Posted by admin on December 3, 2018


Remember the Farrelly brothers? Yeah, that’s a name I haven't heard in a little while. They were previously remembered to making a lot of farce comedies like Dumb and Dumber,There's Something About Mary, and The Three Stooges. That makes it even more fascinating that one of them, Peter Farrelly is now directing a "dramedy" about race relations and friendship. The jarring shift in tone relates to the fact that the pair had been having trouble finding that same comedic fire from before. Movies like Hall PassThe Three Stooges and Dumb and Dumber To were not hit movies with critics or at the box office. It makes sense that at least one of them would want to try something different. 

The good news is that even with a different kind of movie, it's still possible for a filmmaker to follow similar themes. In the case of Peter Farrelly, the main character is still a blue-collar man who goes on a journey. I think that's why he and his brother's movies before used to appeal to a mainstream audience; it was easier to relate to someone who was on a similar class level. So let's see what happens in Green Book, again a Farrelly production. 

In the early sixties, rough bouncer Tony "Lip" Vallelonga (played by Viggo Mortensen) is out of work when the nightclub he works at is closed for renovations. His experience leads him to be interviewed by a "Doctor Don Shirley". What Tony discovers is that Don Shirley (played by Mahershala Ali) is a musician who needs a driver to escort him for a concert tour in the Deep South. Though there is clear difference in class and race, Tony is hired based on his recommendation and that he would be a needed help within the segregated area.

During the car ride, it's made clear that the two come from different worlds. Tony is unrefined, a slob and is proud of his rough Italian heritage while Don is classy, well educated and is proud of his classical training. Over time, Tony is impressed with Don's piano playing comparing him to Liberace and Don see's the humanity within Tony. The further they go south, the more Tony understands the unfair nature of segregation and Don is forced to see just how different his world is compared to African-Americans in the poorer areas. Though the two become friends, Tony is not only concerned he won't be home for his family on Christmas Eve, but that perhaps he'd been unfair in the past. 

I guess it shouldn’t matter where Green Book came from; it may be one of my favorite movies of 2018. A lot of people might see it as that because it's addressing this issue. Truth to be told, that's not what this movies does well in. In fact, I see this movie as a class separation story that works thanks to its script and actors. The best movie I can connect this to is Driving Miss Daisy. That movie also addressed race relations in the Deep South, but was a story about friendship first. Green Book is also like that. 

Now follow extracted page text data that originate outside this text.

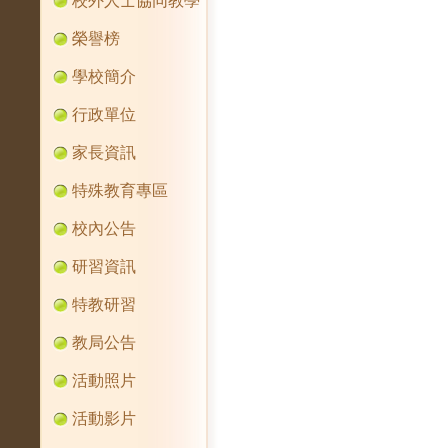
校外人士協同教學
榮譽榜
學校簡介
行政單位
家長資訊
特殊教育專區
校內公告
研習資訊
特教研習
教局公告
活動照片
活動影片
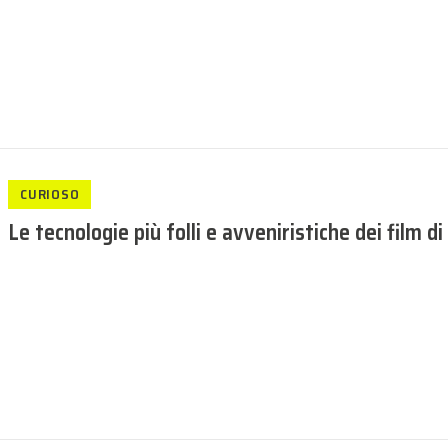
CURIOSO
Le tecnologie più folli e avveniristiche dei film d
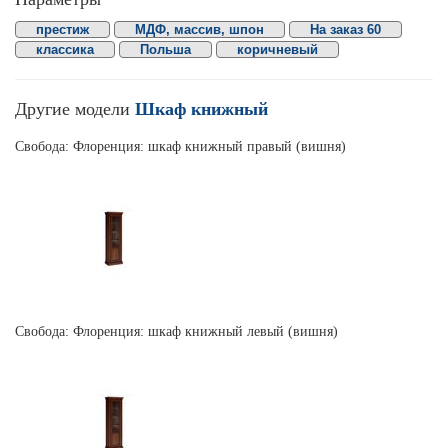
престиж
МДФ, массив, шпон
На заказ 60
классика
Польша
коричневый
Другие модели
Шкаф книжный
Свобода: Флоренция: шкаф книжный правый (вишня)
Свобода: Флоренция: шкаф книжный левый (вишня)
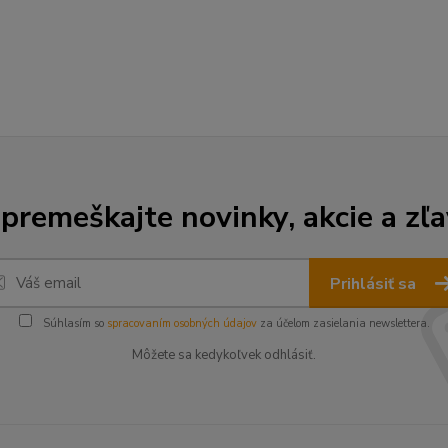
premeškajte novinky, akcie a zľa
Prihlásiť sa
Súhlasím so
spracovaním osobných údajov
za účelom zasielania newslettera.
Môžete sa kedykoľvek odhlásiť.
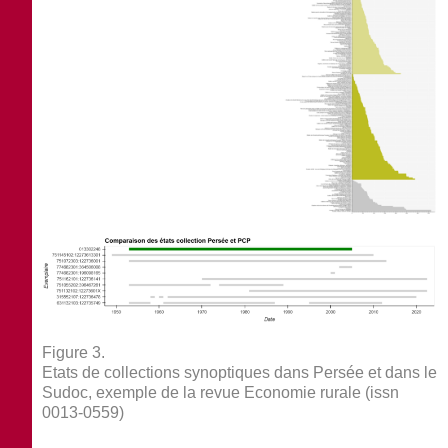
Figure 3.
Etats de collections synoptiques dans Persée et dans le
Sudoc, exemple de la revue
Economie rurale
(issn
0013-0559)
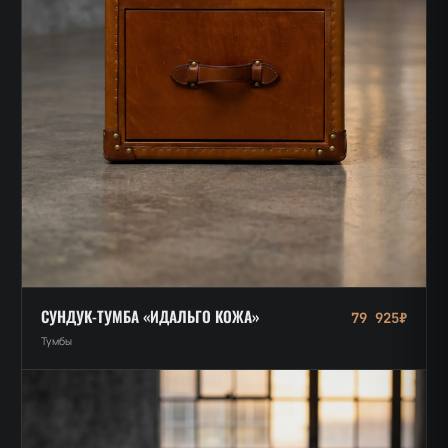
СУНДУК-ТУМБА «ИДАЛЬГО КОЖА»
79 925₽
Тумбы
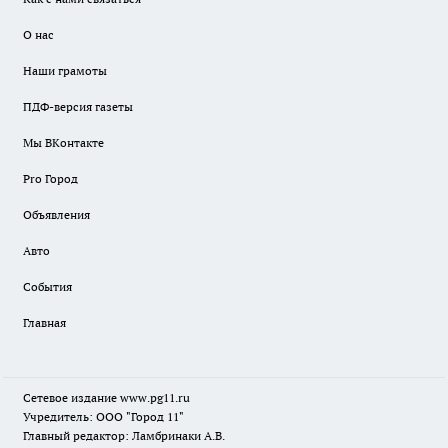
О нас
Наши грамоты
ПДФ-версия газеты
Мы ВКонтакте
Pro Город
Объявления
Авто
События
Главная
Сетевое издание www.pg11.ru
Учредитель: ООО "Город 11"
Главный редактор: Ламбринаки А.В.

The biggest difference is that along with two men, the plot has to two stuck in the car as they go to each town. Thankfully, the script allows for fun moments without seemingly too comedic. It's likely how the dialogue would have gone down with me if I was thrown into this situation. It's more natural then a lot of stories that probably would have skipped to the race relations' stuff. 

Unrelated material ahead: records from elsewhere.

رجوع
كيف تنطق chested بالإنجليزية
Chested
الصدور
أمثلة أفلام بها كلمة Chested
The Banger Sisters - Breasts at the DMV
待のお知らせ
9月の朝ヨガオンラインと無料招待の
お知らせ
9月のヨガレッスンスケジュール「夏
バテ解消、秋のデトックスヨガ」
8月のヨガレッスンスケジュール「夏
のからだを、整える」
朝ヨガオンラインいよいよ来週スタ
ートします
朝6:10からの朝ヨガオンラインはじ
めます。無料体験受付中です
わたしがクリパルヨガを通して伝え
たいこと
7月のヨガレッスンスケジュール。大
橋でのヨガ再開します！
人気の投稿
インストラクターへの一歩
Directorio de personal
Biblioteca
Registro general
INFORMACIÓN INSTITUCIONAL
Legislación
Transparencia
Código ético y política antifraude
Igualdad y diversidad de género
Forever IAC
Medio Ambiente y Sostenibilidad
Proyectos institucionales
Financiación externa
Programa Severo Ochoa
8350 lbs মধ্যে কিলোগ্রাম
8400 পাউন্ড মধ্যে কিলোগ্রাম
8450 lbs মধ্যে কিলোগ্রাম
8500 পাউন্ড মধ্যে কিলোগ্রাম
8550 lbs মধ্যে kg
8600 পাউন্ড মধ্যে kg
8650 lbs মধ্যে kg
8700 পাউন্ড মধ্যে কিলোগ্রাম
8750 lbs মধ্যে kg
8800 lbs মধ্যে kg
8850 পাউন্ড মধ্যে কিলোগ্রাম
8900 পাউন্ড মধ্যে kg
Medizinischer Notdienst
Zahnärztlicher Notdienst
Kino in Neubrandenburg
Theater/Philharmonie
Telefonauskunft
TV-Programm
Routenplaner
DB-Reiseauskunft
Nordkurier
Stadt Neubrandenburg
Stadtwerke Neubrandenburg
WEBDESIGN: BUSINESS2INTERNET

The winning combination is the two leads Viggo Mortensen and Mahershala Ali. They both had challenging roles as they could have fallen into the stereotype trap. But thanks to a good script, both actors embrace their personas and make each of their characters more human by making them both susceptible to each others suggestions. This isn't a story where everything is changed, but that's also the idea. Its about tolerance rather then acceptance. Both are clear about each others differences, but still find ways to become friends. It's never boring and even leads into jokes that I found funnier then a lot of regular comedies. It's just a nice film overall.


I'll give this five green books out of five. I still have more award movies to watch, but I can see this playing over well during the holiday season. This is a kind of movie that isn't made too often, but need more of. Just movies that feel like pleasant conversations you'd have with any friend. This is a definite recommendation.